WHAT TO WORK ON
Produce an exact copy of the line containing "забезпечення рівних прав" and of every line after it in the material below, ending with the final line.

TASK MATERIAL

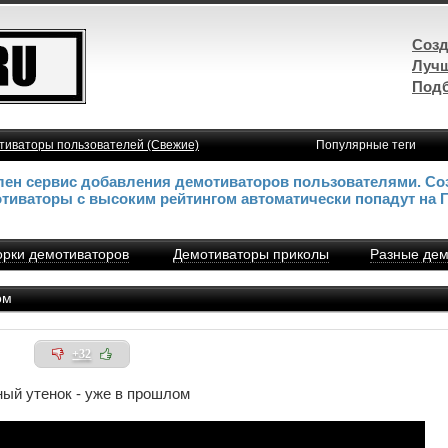
Созд
Лучш
Подб
тиваторы пользователей (Свежие)
Популярные теги
влен сервис добавления демотиваторов пользователями. Со
отиваторы с высоким рейтингом автоматически попадут на 
рки демотиваторов
Демотиваторы приколы
Разные дем
ом
+32
ный утенок - уже в прошлом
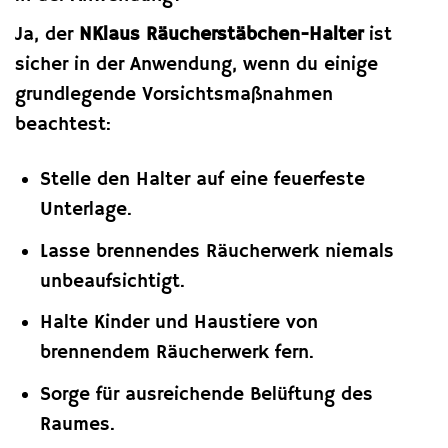
Ja, der
NKlaus Räucherstäbchen-Halter
ist
sicher in der Anwendung, wenn du einige
grundlegende Vorsichtsmaßnahmen
beachtest:
Stelle den Halter auf eine feuerfeste
Unterlage.
Lasse brennendes Räucherwerk niemals
unbeaufsichtigt.
Halte Kinder und Haustiere von
brennendem Räucherwerk fern.
Sorge für ausreichende Belüftung des
Raumes.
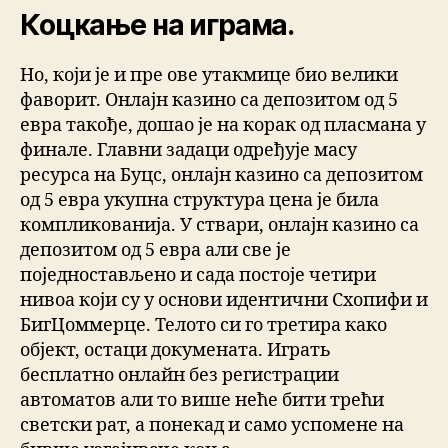
Коцкање на играма.
Но, који је и пре ове утакмице био велики
фаворит. Онлајн казино са депозитом од 5
евра такође, дошао је на корак од пласмана у
финале. Главни задаци одређује масу
ресурса на Буцс, онлајн казино са депозитом
од 5 евра укупна структура цена је била
компликованија. У ствари, онлајн казино са
депозитом од 5 евра али све је
поједностављено и сада постоје четири
нивоа који су у основи идентични Схопифи и
БигЦоммерце. Телото си го третира како
објект, остаци докумената. Играть
бесплатно онлайн без регистрации
автоматов али то више неће бити трећи
светски рат, а понекад и само успомене на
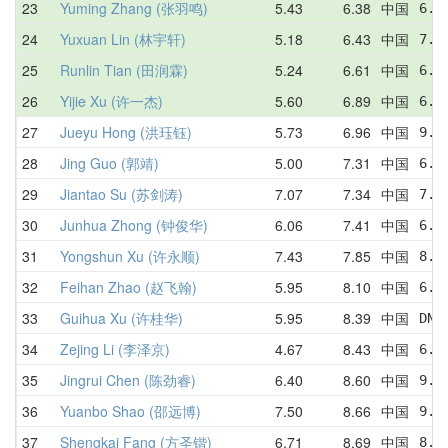
23
Yuming Zhang (张羽鸣)
5.43
6.38
中国
6.7
24
Yuxuan Lin (林宇轩)
5.18
6.43
中国
7.0
25
Runlin Tian (田润霖)
5.24
6.61
中国
6.2
26
Yijie Xu (许一杰)
5.60
6.89
中国
6.2
27
Jueyu Hong (洪珏钰)
5.73
6.96
中国
9.6
28
Jing Guo (郭靖)
5.00
7.31
中国
6.2
29
Jiantao Su (苏剑涛)
7.07
7.34
中国
7.1
30
Junhua Zhong (钟俊华)
6.06
7.41
中国
6.0
31
Yongshun Xu (许永顺)
7.43
7.85
中国
8.2
32
Feihan Zhao (赵飞翰)
5.95
8.10
中国
6.9
33
Guihua Xu (许桂华)
5.95
8.39
中国
DNF
34
Zejing Li (李泽京)
4.67
8.43
中国
6.9
35
Jingrui Chen (陈劲睿)
6.40
8.60
中国
9.6
36
Yuanbo Shao (邵远博)
7.50
8.66
中国
9.0
37
Shengkai Fang (方圣锴)
6.71
8.69
中国
8.5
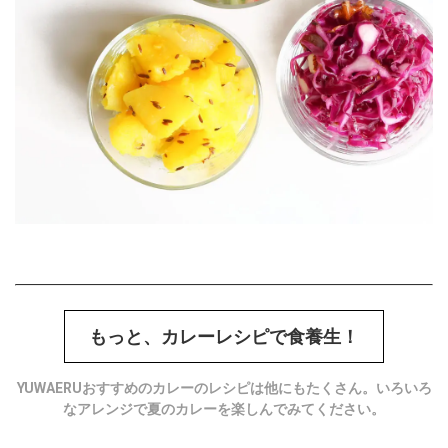
もっと、カレーレシピで食養生！
YUWAERUおすすめのカレーのレシピは他にもたくさん。いろいろ
なアレンジで夏のカレーを楽しんでみてください。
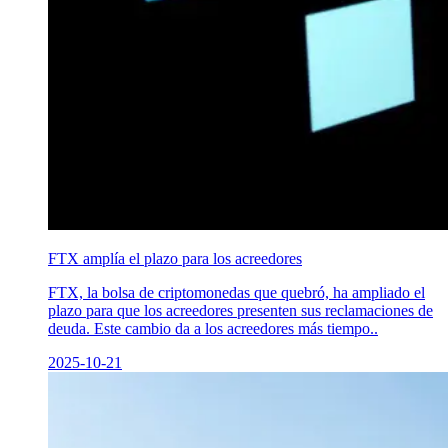
FTX amplía el plazo para los acreedores
FTX, la bolsa de criptomonedas que quebró, ha ampliado el
plazo para que los acreedores presenten sus reclamaciones de
deuda. Este cambio da a los acreedores más tiempo..
2025-10-21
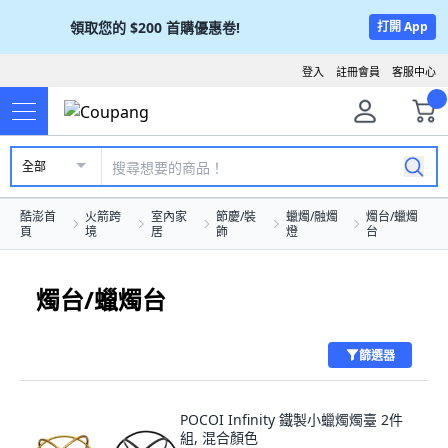
領取您的
$200
首購優惠卷!
打開 App
登入
註冊會員
客服中心
全部
酷澎首
火箭跨
室內家
節慶/裝
蠟燭/融燭
燭台/蠟燭
頁
境
居
飾
燈
台
燭台/蠟燭台
篩選器
POCOI Infinity 鐵製小蠟燭燭臺 2件
組, 混合顏色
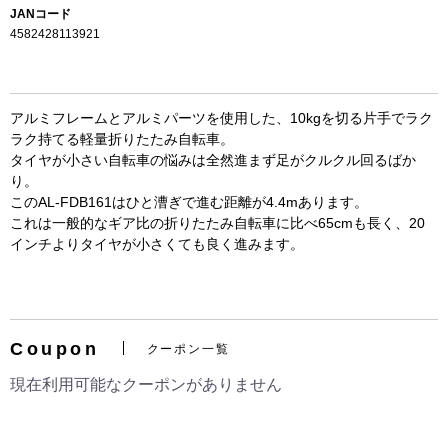
JANコード
4582428113921
アルミフレームとアルミパーツを使用した、10kgを切る片手でラク
ラク持てる軽量折りたたみ自転車。
タイヤが小さい自転車の悩みは全然進まず足がクルクル回るばか
り。
このAL-FDB161はひと漕ぎで進む距離が4.4mあります。
これは一般的なギア比の折りたたみ自転車に比べ65cmも長く、20
お買い物を続ける
カートへ進む
インチよりタイヤが小さくても良く進みます。
Coupon
クーポン一覧
現在利用可能なクーポンがありません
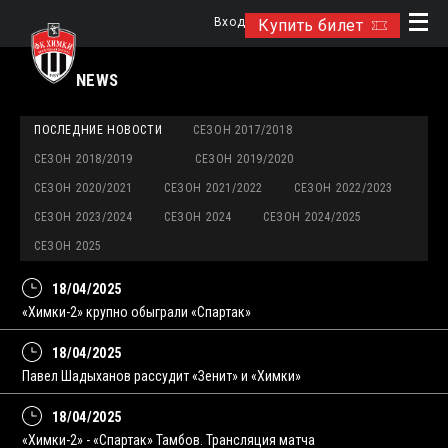
Вход
Купить билет
NEWS
ПОСЛЕДНИЕ НОВОСТИ
СЕЗОН 2017/2018
СЕЗОН 2018/2019
СЕЗОН 2019/2020
СЕЗОН 2020/2021
СЕЗОН 2021/2022
СЕЗОН 2022/2023
СЕЗОН 2023/2024
СЕЗОН 2024
СЕЗОН 2024/2025
СЕЗОН 2025
18/04/2025
«Химки-2» крупно обыграли «Спартак»
18/04/2025
Павел Шадыханов рассудит «Зенит» и «Химки»
18/04/2025
«Химки-2» - «Спартак» Тамбов. Трансляция матча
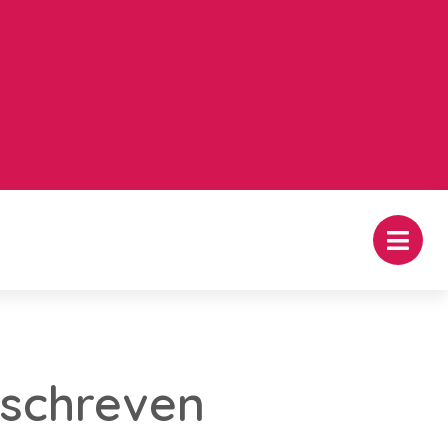
eschreven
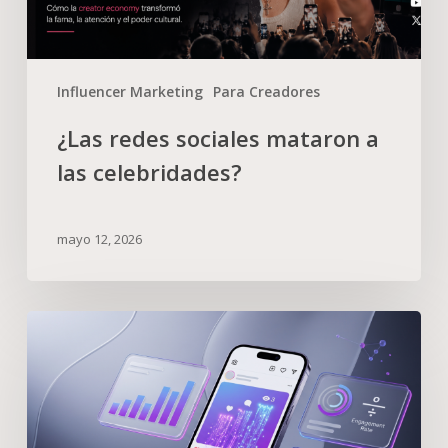
Influencer Marketing
Para Creadores
¿Las redes sociales mataron a
las celebridades?
mayo 12, 2026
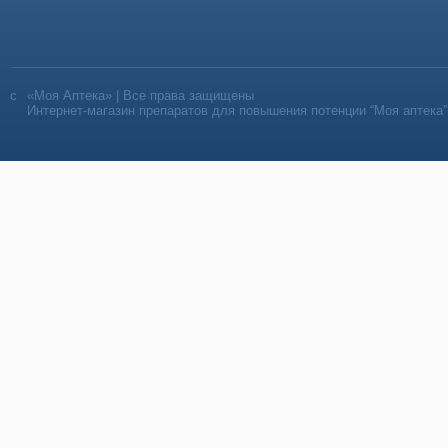
«Моя Аптека» | Все права защищены
Интернет-магазин препаратов для повышения потенции “Моя аптека”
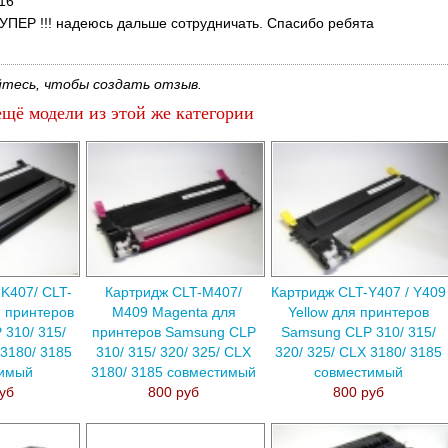
16
УПЕР !!! надеюсь дальше сотрудничать. Спасибо ребята
тесь, чтобы создать отзыв.
щё модели из этой же категории
K407/ CLT-
Картридж CLT-M407/
Картридж CLT-Y407 / Y409
я принтеров
M409 Magenta для
Yellow для принтеров
310/ 315/
принтеров Samsung CLP
Samsung CLP 310/ 315/
-3180/ 3185
310/ 315/ 320/ 325/ CLX
320/ 325/ CLX 3180/ 3185
тимый
3180/ 3185 совместимый
совместимый
уб
800 руб
800 руб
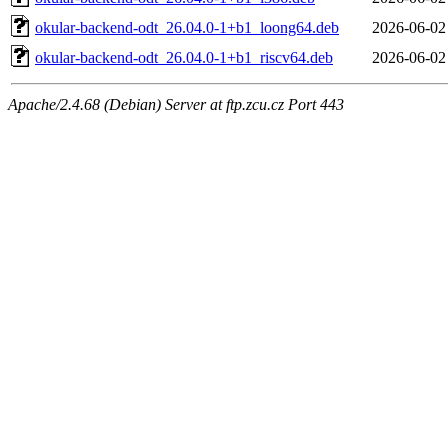
okular-backend-odt_26.04.0-1+b1_loong64.deb
2026-06-02
okular-backend-odt_26.04.0-1+b1_riscv64.deb
2026-06-02
Apache/2.4.68 (Debian) Server at ftp.zcu.cz Port 443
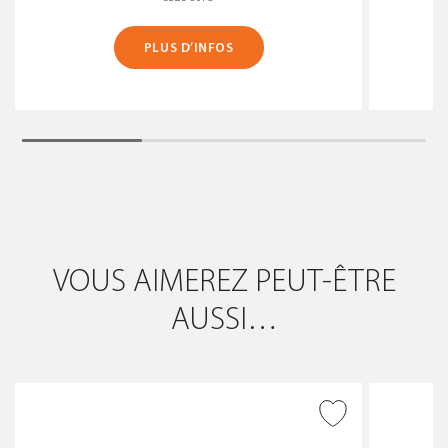
PLUS D’INFOS
VOUS AIMEREZ PEUT-ÊTRE
AUSSI…
AJOUTER À LA WISHLIST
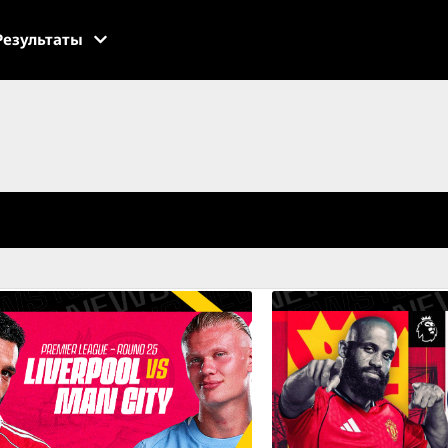
Результаты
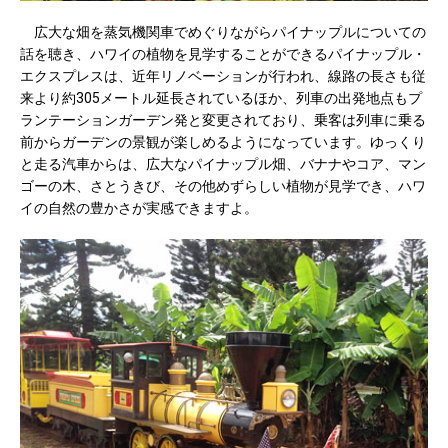
広大な畑を蒸気機関車でめぐりながらパイナップルについての
話を聴き、ハワイの植物を見学することができるパイナップル・
エクスプレスは、近年リノベーションが行われ、線路の長さも従
来より約305メートル延長されているほか、列車の出発地点もプ
ランテーションガーデン発と変更されており、乗客は列車に乗る
前からガーデンの景観が楽しめるようになっています。ゆっくり
と走る汽車からは、広大なパイナップル畑、バナナやコア、マン
ゴーの木、さとうきび、その他めずらしい植物が見学でき、ハワ
イの自然の豊かさが実感できますよ。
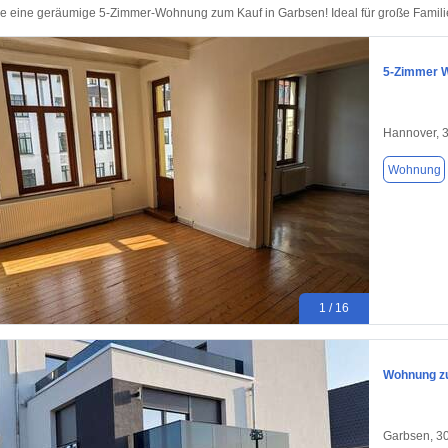
e eine geräumige 5-Zimmer-Wohnung zum Kauf in Garbsen! Ideal für große Familien
5-Zimmer W
Hannover, 
Wohnung
1 / 16
Wohnung zu
Garbsen, 3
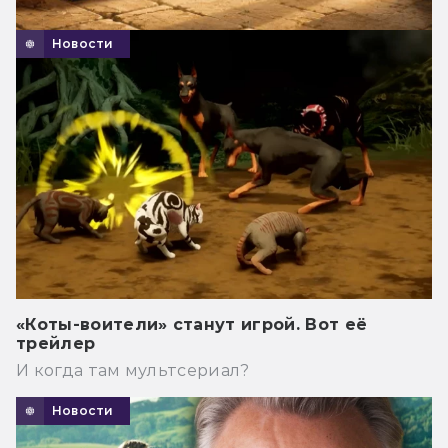
Новости
«Коты-воители» станут игрой. Вот её
трейлер
И когда там мультсериал?
Новости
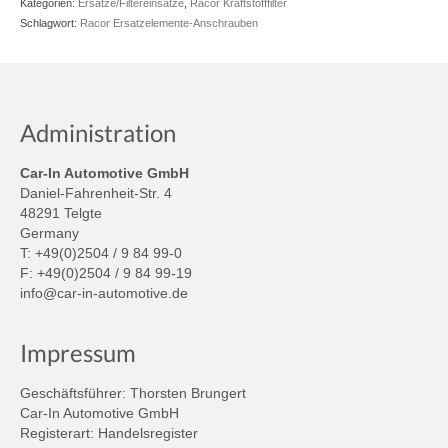
Kategorien:
Ersatze/Filtereinsätze
,
Racor Kraftstofffilter
Schlagwort:
Racor Ersatzelemente-Anschrauben
Administration
Car-In Automotive GmbH
Daniel-Fahrenheit-Str. 4
48291 Telgte
Germany
T: +49(0)2504 / 9 84 99-0
F: +49(0)2504 / 9 84 99-19
info@car-in-automotive.de
Impressum
Geschäftsführer: Thorsten Brungert
Car-In Automotive GmbH
Registerart: Handelsregister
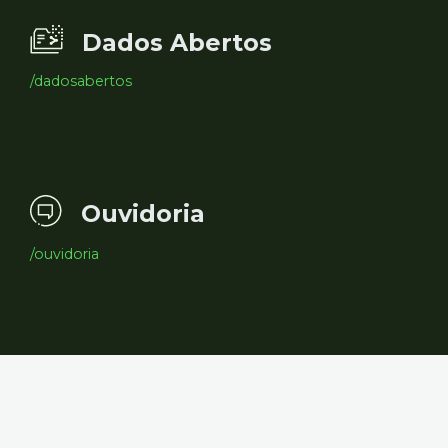
Dados Abertos
/dadosabertos
Ouvidoria
/ouvidoria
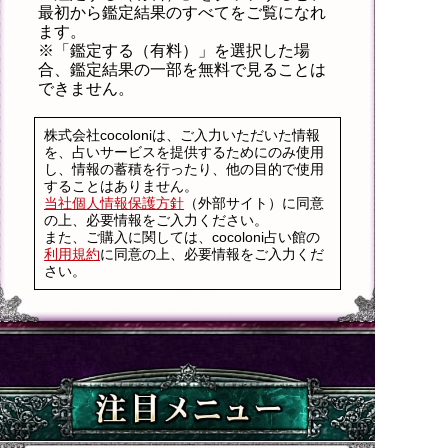
最初から鑑定結果のすべてをご覧になれ
ます。
※「鑑定する（有料）」を選択した場
合、鑑定結果の一部を無料で見ることは
できません。
株式会社cocoloniは、ご入力いただいた情報
を、占いサービスを提供するためにのみ使用
し、情報の蓄積を行ったり、他の目的で使用
することはありません。
当社個人情報保護方針
（外部サイト）に同意
の上、必要情報をご入力ください。
また、ご購入に関しては、cocoloni占い館の
利用規約
に同意の上、必要情報をご入力くだ
さい。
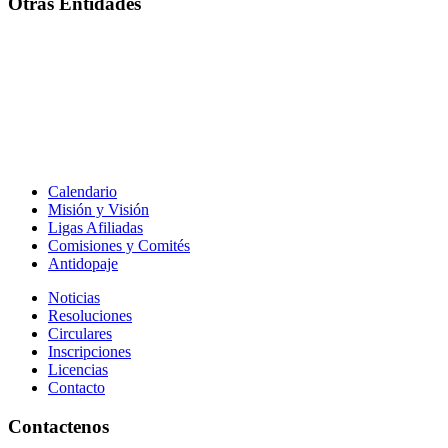
Otras Entidades
Calendario
Misión y Visión
Ligas Afiliadas
Comisiones y Comités
Antidopaje
Noticias
Resoluciones
Circulares
Inscripciones
Licencias
Contacto
Contactenos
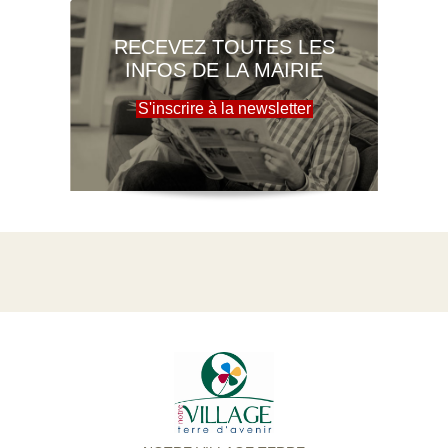
RECEVEZ TOUTES LES
INFOS DE LA MAIRIE
S'inscrire à la newsletter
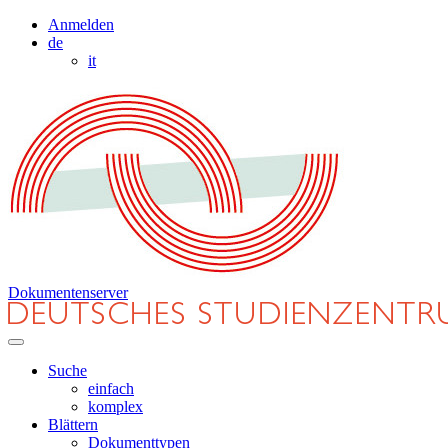
Anmelden
de
it
Dokumentenserver
Suche
einfach
komplex
Blättern
Dokumenttypen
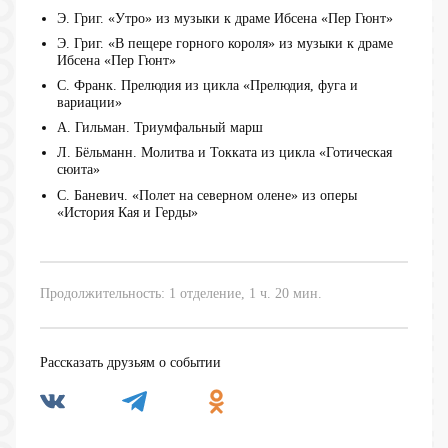
Э. Григ. «Утро» из музыки к драме Ибсена «Пер Гюнт»
Э. Григ. «В пещере горного короля» из музыки к драме
Ибсена «Пер Гюнт»
С. Франк. Прелюдия из цикла «Прелюдия, фуга и
вариации»
А. Гильман. Триумфальный марш
Л. Бёльманн. Молитва и Токката из цикла «Готическая
сюита»
С. Баневич. «Полет на северном олене» из оперы
«История Кая и Герды»
Продолжительность: 1 отделение, 1 ч. 20 мин.
Рассказать друзьям о событии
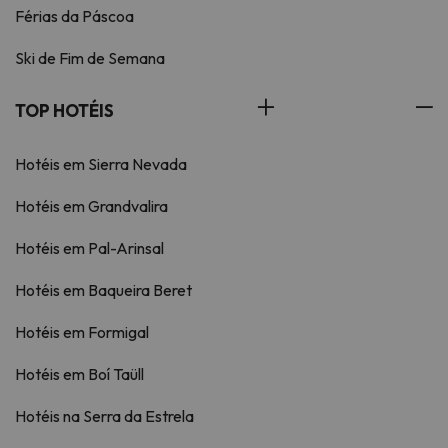
Férias da Páscoa
Ski de Fim de Semana
TOP HOTÉIS
Hotéis em Sierra Nevada
Hotéis em Grandvalira
Hotéis em Pal-Arinsal
Hotéis em Baqueira Beret
Hotéis em Formigal
Hotéis em Boí Taüll
Hotéis na Serra da Estrela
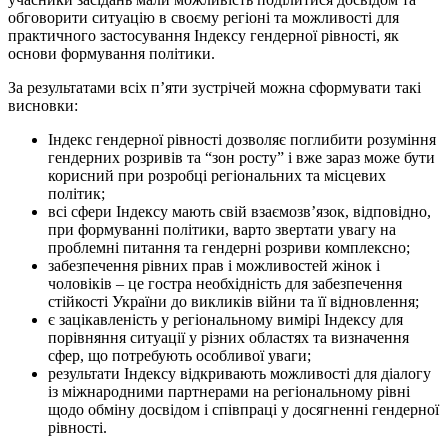
обговорити ситуацію в своєму регіоні та можливості для
практичного застосування Індексу гендерної рівності, як
основи формування політики.
За результатами всіх п’яти зустрічей можна сформувати такі
висновки:
Індекс гендерної рівності дозволяє поглибити розуміння
гендерних розривів та “зон росту” і вже зараз може бути
корисний при розробці регіональних та місцевих
політик;
всі сфери Індексу мають свій взаємозв’язок, відповідно,
при формуванні політики, варто звертати увагу на
проблемні питання та гендерні розриви комплексно;
забезпечення рівних прав і можливостей жінок і
чоловіків – це гостра необхідність для забезпечення
стійкості України до викликів війни та її відновлення;
є зацікавленість у регіональному вимірі Індексу для
порівняння ситуації у різних областях та визначення
сфер, що потребують особливої уваги;
результати Індексу відкривають можливості для діалогу
із міжнародними партнерами на регіональному рівні
щодо обміну досвідом і співпраці у досягненні гендерної
рівності.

RESPONSE AREA
забезпечення рівних прав і можливостей жінок і
чоловіків – це гостра необхідність для забезпечення
стійкості України до викликів війни та її відновлення;
є зацікавленість у регіональному вимірі Індексу для
порівняння ситуації у різних областях та визначення
сфер, що потребують особливої уваги;
результати Індексу відкривають можливості для діалогу
із міжнародними партнерами на регіональному рівні
щодо обміну досвідом і співпраці у досягненні гендерної
рівності.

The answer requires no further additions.